Harry Kearsarge Knapp (September 25, 1864 - January 31, 1926) was a United States financier and a prominent executive in the Thoroughbred horse racing industry in which he had been a steward, secretary-treasurer and vice-chairman of The Jockey Club.

A graduate of Columbia University, he was a partner with George Hyatt and John S. Van Siclen in the New York City stock brokerage firm, Hyatt & Co. and later a partner in Benedict Drysdale & Co. Harry Knapp was also a director of the Corn Exchange Bank of New York and was the head of the Racquet and Tennis Club.

Harry Knapp married Caroline Burr with whom he had three children. They made their home in New York City and in 1903 built Brookwood Hall, a summer home on more than 100 acre at East Islip, on Long Island, New York, now being used as the Islip Art Museum.

==Oneck Stable==
Harry Knapp became involved in the sport of Thoroughbred racing, operating with his brother, Dr. Gideon Lee Knapp, under the nom de course, Oneck Stable. They owned a number of successful horses, among the best known of which were Sir Walter, winner of the 1896 Brooklyn Handicap and Fashion Plate, winner of the 1910 Metropolitan Handicap.
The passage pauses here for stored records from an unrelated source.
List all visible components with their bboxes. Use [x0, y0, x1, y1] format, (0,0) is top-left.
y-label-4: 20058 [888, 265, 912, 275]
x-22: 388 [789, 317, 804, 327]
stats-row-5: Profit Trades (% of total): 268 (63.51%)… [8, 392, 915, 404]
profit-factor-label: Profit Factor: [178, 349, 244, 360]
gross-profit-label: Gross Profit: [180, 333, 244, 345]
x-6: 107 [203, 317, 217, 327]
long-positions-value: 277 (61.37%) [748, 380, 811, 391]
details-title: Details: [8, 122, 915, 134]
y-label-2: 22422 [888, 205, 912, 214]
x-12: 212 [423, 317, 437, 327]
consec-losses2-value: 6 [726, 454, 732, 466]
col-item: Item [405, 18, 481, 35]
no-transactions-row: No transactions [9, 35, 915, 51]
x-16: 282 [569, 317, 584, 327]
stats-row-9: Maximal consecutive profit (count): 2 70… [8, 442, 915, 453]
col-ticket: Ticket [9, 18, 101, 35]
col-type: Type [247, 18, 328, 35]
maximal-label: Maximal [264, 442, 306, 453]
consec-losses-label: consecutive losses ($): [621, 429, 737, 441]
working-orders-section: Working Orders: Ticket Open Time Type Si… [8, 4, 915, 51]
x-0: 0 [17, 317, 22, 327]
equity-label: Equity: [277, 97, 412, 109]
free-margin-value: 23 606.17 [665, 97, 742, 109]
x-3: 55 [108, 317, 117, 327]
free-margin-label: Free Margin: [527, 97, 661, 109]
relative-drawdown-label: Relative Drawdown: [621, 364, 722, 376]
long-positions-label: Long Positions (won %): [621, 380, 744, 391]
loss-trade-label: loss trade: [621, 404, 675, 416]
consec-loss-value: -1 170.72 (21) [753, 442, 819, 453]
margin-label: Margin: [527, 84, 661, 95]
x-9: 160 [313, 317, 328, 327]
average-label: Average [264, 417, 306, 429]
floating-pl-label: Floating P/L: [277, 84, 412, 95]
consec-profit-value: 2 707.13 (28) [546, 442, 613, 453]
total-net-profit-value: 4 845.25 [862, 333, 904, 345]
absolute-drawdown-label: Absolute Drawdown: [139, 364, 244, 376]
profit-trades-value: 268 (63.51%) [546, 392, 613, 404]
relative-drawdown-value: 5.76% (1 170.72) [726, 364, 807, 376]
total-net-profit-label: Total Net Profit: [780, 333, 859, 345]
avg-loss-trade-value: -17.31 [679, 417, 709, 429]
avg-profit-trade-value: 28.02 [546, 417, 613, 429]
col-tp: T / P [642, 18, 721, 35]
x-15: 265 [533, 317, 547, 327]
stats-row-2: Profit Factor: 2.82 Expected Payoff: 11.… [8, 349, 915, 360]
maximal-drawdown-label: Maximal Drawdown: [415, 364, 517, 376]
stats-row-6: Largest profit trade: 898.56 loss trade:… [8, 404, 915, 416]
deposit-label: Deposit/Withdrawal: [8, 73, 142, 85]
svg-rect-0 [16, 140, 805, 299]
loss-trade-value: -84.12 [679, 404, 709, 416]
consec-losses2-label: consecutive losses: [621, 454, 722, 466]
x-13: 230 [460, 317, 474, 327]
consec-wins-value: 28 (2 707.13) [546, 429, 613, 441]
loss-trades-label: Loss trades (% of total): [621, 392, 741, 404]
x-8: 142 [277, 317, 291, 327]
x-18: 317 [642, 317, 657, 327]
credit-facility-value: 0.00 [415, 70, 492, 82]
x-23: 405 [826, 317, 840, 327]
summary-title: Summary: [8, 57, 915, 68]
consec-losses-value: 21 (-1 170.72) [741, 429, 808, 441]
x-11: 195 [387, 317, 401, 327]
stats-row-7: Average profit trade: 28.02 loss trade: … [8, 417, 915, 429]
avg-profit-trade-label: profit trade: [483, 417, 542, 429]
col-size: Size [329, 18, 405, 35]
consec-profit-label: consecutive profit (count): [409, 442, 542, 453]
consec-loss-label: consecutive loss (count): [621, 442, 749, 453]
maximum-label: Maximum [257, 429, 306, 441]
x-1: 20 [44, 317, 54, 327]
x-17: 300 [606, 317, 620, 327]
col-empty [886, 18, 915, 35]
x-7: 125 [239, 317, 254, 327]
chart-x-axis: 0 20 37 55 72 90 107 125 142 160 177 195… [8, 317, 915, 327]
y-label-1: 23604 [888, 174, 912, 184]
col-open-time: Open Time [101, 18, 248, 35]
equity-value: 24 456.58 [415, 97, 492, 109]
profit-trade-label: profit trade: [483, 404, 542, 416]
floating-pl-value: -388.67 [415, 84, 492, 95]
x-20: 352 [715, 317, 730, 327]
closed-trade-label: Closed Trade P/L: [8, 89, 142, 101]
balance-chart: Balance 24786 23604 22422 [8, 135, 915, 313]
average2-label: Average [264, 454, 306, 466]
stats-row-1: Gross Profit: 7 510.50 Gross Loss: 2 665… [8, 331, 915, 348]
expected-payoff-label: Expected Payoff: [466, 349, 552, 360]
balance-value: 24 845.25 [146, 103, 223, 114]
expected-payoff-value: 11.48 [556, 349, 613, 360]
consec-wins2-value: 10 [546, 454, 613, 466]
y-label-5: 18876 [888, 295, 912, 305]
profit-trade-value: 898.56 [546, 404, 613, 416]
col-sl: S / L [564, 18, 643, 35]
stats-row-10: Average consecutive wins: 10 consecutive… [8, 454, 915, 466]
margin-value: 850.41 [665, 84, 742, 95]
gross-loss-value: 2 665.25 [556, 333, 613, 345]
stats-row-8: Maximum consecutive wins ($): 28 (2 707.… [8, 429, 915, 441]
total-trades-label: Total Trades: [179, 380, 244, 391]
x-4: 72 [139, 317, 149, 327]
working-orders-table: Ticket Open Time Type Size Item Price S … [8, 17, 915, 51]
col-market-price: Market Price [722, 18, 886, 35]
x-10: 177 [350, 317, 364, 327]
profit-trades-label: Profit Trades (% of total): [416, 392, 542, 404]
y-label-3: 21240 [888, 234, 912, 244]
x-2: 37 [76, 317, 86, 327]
Walter Rollins was a long-time trainer for the Oneck Stable and was succeeded by William Karrick.

Knapp was a member of the board of directors and a vice-chairman of The Jockey Club and a director of the Saratoga Racing Association. In 1906, New York governor Frank W. Higgins appointed him chairman of the New York State Racing Commission.

Poor health forced Harry Knapp to step down from his various racing positions in 1925 and he died on February 1, 1926. In May, his racing stable was sold at auction at Belmont Park. His son Theodore served as president of the Queens County Jockey Club from 1941 until his death in 1947. The Queens County Jockey Club owned and operated the Aqueduct Racetrack.